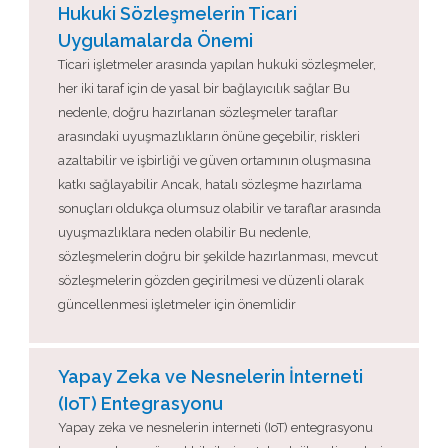
Hukuki Sözleşmelerin Ticari
Uygulamalarda Önemi
Ticari işletmeler arasında yapılan hukuki sözleşmeler,
her iki taraf için de yasal bir bağlayıcılık sağlar Bu
nedenle, doğru hazırlanan sözleşmeler taraflar
arasındaki uyuşmazlıkların önüne geçebilir, riskleri
azaltabilir ve işbirliği ve güven ortamının oluşmasına
katkı sağlayabilir Ancak, hatalı sözleşme hazırlama
sonuçları oldukça olumsuz olabilir ve taraflar arasında
uyuşmazlıklara neden olabilir Bu nedenle,
sözleşmelerin doğru bir şekilde hazırlanması, mevcut
sözleşmelerin gözden geçirilmesi ve düzenli olarak
güncellenmesi işletmeler için önemlidir
Yapay Zeka ve Nesnelerin İnterneti
(IoT) Entegrasyonu
Yapay zeka ve nesnelerin interneti (IoT) entegrasyonu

--

▶ _PROBLEM TO WORK ON_:
Pictures stay out; repeat all the rest of the records exactly.

▶ _RESPONSE BOX_:
Hukuki Sözleşmelerin Ticari
Uygulamalarda Önemi
Ticari işletmeler arasında yapılan hukuki sözleşmeler,
her iki taraf için de yasal bir bağlayıcılık sağlar Bu
nedenle, doğru hazırlanan sözleşmeler taraflar
arasındaki uyuşmazlıkların önüne geçebilir, riskleri
azaltabilir ve işbirliği ve güven ortamının oluşmasına
katkı sağlayabilir Ancak, hatalı sözleşme hazırlama
sonuçları oldukça olumsuz olabilir ve taraflar arasında
uyuşmazlıklara neden olabilir Bu nedenle,
sözleşmelerin doğru bir şekilde hazırlanması, mevcut
sözleşmelerin gözden geçirilmesi ve düzenli olarak
güncellenmesi işletmeler için önemlidir
Yapay Zeka ve Nesnelerin İnterneti
(IoT) Entegrasyonu
Yapay zeka ve nesnelerin interneti (IoT) entegrasyonu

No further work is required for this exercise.